2.1 Materials and instruments

1) Materials: HPAM with relative molecular mass of 2 200×10⁴, Na₂S·9H₂O, deionized water, hydrogen peroxide (produced by Yantai Sanhe Chemical Limited Corporation) with mass fraction of 30%.

2) Instrument: Brookfield DV-II Viscometer

2.2 Experimental scheme

1) Sulfide content simulation

NaCl solution was prepared with the concentration of 2.125 6, 3.105 7 and 6.818 8 g/L, respectively. The concentration of S^2- under different concentration brine was simulated using saline solutions with different concentrations prepared with Na₂S. The polymer solution concentration was 1.300 g/L, and the experimental temperature was 45 ℃.

2) Desulfurizing through hydrogen peroxide oxidation

The concentration of S^2- was 15, 7 and 45 mg/L, respectively, corresponding to the concentrations of NaCl solutions of 2.125 6, 3.105 7 and 6.818 8 g/L. H₂O₂ solutions of different concentration were added into the simulated solution. The reaction temperature was 60 ℃, and the reaction time was 20 min, and then the simulated solution was cooled to room temperature. The polymer solution was prepared at the concentration of 1.300 g/L and the volume of 100 mL, and the measuring temperature was 45 ℃.

3 Results and discussion

3.1 Effect of sulfide content on HPAM solution viscosity

Polymer solution viscosity changes with the increase of the concentration of S^2- ion as shown in Fig.1. The polymer solution viscosity obviously reduces with the increase of S^2- concentration for different concentration brine, and there is a critical concentration of 15 mg/L, below which polymer solution viscosity reduces fast as the S^2- concentration increases, while above which, polymer solution viscosity reduces slowly with the increase of the S^2- concentration further.

Fig.1 Effect of S^2- concentration on HPAM viscosity

3.2 Effect of desulfurizion by hydrogen peroxide oxidation on HPAM viscosity

Fig.2 shows the effect of H₂O₂ concentration on polymer solution viscosity for each constant S^2- concentration. Polymer solution viscosity increases with

Fig.2 Relationship between HPAM viscosity and H₂O₂ concentration at fixed S^2- concentration

the increase of H₂O₂ concentration. The maximum HPAM solutions viscosity containing sulfide content of 15, 7 and 45 mg/L, respectively, appears when H₂O₂ concentrations are about 25, 10 and 45 mg/L, respectively.

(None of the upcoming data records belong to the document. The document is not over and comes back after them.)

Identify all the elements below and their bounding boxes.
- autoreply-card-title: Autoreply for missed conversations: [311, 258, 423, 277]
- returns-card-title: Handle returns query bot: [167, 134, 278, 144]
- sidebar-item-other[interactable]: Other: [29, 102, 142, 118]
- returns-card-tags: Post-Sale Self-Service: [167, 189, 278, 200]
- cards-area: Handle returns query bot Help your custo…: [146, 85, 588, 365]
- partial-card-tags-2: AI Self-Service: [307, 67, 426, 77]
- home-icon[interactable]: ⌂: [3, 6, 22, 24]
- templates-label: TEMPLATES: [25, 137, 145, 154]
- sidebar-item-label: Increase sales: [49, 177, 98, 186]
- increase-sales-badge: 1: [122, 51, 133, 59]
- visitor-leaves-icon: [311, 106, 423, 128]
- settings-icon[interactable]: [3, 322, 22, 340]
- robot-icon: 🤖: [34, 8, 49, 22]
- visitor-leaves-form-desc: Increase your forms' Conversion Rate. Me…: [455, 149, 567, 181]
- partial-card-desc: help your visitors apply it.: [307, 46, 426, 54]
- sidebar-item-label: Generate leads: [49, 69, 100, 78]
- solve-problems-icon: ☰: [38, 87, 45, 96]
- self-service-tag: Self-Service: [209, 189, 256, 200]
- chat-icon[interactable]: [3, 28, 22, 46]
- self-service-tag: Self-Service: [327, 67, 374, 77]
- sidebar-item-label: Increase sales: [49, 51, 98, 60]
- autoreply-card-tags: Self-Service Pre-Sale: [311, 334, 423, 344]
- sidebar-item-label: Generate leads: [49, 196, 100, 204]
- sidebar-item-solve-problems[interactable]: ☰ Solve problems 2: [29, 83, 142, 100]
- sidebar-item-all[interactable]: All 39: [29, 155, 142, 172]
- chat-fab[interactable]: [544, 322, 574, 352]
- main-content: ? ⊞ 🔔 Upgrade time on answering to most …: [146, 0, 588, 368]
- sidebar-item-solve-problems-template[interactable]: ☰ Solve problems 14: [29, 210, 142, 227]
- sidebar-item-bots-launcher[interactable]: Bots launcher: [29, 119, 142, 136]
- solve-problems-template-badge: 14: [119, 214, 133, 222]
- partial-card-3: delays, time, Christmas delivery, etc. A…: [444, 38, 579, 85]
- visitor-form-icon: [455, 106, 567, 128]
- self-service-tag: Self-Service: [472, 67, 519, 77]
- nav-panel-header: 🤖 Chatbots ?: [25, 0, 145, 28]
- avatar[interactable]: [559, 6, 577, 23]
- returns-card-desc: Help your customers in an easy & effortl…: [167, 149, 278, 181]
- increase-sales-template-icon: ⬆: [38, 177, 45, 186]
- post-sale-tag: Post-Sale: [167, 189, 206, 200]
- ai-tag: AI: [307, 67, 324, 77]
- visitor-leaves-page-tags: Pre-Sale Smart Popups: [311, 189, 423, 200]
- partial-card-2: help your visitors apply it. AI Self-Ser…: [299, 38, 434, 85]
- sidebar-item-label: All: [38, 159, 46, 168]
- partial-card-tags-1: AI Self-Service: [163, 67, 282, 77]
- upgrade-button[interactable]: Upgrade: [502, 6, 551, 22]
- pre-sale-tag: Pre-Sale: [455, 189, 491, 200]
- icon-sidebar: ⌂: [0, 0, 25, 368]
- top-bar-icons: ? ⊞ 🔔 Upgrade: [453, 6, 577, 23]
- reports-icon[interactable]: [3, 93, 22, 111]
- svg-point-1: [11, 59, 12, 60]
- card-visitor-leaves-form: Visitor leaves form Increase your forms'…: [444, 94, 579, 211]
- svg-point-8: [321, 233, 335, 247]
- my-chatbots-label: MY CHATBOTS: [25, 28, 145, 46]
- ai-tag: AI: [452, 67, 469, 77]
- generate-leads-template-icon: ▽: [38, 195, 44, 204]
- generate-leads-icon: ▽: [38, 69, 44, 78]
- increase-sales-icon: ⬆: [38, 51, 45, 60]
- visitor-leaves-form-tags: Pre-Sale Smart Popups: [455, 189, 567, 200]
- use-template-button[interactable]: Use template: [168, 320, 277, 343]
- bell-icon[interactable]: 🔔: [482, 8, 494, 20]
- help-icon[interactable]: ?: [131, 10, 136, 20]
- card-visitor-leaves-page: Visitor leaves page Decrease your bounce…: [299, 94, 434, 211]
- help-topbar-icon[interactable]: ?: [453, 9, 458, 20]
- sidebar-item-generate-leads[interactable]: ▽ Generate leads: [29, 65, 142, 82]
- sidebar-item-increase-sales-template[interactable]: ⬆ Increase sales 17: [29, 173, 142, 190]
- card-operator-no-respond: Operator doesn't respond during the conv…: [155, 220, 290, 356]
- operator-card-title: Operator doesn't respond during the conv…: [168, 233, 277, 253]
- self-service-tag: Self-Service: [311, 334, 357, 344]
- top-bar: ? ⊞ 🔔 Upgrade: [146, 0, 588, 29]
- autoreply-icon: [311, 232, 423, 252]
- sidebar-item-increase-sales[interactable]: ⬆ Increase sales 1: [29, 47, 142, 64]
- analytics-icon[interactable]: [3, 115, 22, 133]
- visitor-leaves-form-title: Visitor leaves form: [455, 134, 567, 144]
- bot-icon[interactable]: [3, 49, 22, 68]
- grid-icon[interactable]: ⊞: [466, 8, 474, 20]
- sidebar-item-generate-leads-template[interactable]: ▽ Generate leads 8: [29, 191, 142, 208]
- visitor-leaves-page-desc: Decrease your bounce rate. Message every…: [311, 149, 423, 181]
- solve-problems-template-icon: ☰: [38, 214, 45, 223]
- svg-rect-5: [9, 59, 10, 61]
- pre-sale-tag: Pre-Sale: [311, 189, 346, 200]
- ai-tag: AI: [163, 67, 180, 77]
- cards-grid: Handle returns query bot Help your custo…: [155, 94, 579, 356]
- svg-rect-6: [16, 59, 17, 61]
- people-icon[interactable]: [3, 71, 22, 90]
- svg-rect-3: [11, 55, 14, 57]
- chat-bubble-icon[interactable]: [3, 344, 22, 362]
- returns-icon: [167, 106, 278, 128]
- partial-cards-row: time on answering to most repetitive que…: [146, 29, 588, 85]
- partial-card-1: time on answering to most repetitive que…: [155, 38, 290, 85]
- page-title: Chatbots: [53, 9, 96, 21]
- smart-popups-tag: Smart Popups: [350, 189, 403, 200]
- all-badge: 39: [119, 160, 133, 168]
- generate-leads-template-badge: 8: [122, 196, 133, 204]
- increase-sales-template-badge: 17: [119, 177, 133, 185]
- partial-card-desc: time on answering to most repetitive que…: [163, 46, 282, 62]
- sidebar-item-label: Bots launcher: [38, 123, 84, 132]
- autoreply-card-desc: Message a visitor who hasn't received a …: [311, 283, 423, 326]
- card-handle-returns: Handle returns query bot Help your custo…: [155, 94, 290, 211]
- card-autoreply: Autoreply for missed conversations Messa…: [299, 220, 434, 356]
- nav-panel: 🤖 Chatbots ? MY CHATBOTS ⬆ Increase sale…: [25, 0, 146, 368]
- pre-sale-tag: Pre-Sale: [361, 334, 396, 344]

The mechanism of desulfurizing by hydrogen peroxide oxidation is that O₂ is separated from the hydrogen peroxide solution heated which has strong ability of oxygen-quality. Then the sulfide in the waste water is oxided to elemental sulfur by O₂, which will be removed through the filter. The reaction formula can be expressed as follows.

2H₂O₂=2H₂O+O₂↑

2H₂O+2S^2-+O₂=2S↓+4OH^-

Fig.2 indicates there is a maximum viscosity with the increase of H₂O₂ for each concentration sufide solution. The required H₂O₂ amount to reach the maximum polymer viscosity is dependent on sufide concentration. When the concentration of H₂O₂ reaches the maximum point, the sulfide is just oxided, or slightly more than this concentration. Polymer solution viscosity increases fastly with the increase of H₂O₂ concentration for the solution with sulfide of 7 and 15 mg/L at the beginning. The highest polymer solution viscosity appears when the sulfide in simulation is just oxided by H₂O_2. Then, the viscosity of the polymer solution declines in some degree with the increase of H₂O₂ concentration further. But the polymer solution viscosity slightly increases with H₂O₂ concentration for the solution with sulfide of 45 mg/L at the beginning. Polymer solution viscosity recovers quickly with the increase of H₂O₂ concentration after H₂O₂ concentration reaches about 30 mg/L.

Comparing Figs.1 and 2, it indicates that polymer solution viscosity increases rapidly because sulfide content in polymer solution has great impact on polymer solution viscosity when the sulfide concentrations in the simulate solution are 7 and 15 mg/L. A small amount of sulfide reduction plays a significant role in improving polymer solution viscosity in this range. But a small amount of sulfide reduction has a little impact on the recovery of polymer solution viscosity because the sulfide with concentration 45 mg/L reaches high level. Therefore, polymer solution viscosity recovers slowly. With H₂O₂ concentration further increases, the content of sulfide decreases to the range in which the content of sulfide has larger impact on polymer solution viscosity. Therefore, polymer solution viscosity recovery soon. With the further increase of hydrogen peroxide concentration, the polymer solution viscosity reduces because the oxygen separates from the hydrogen peroxide solution which dissolves in polymer solution and plays a significant role in the degradation of polymer solution.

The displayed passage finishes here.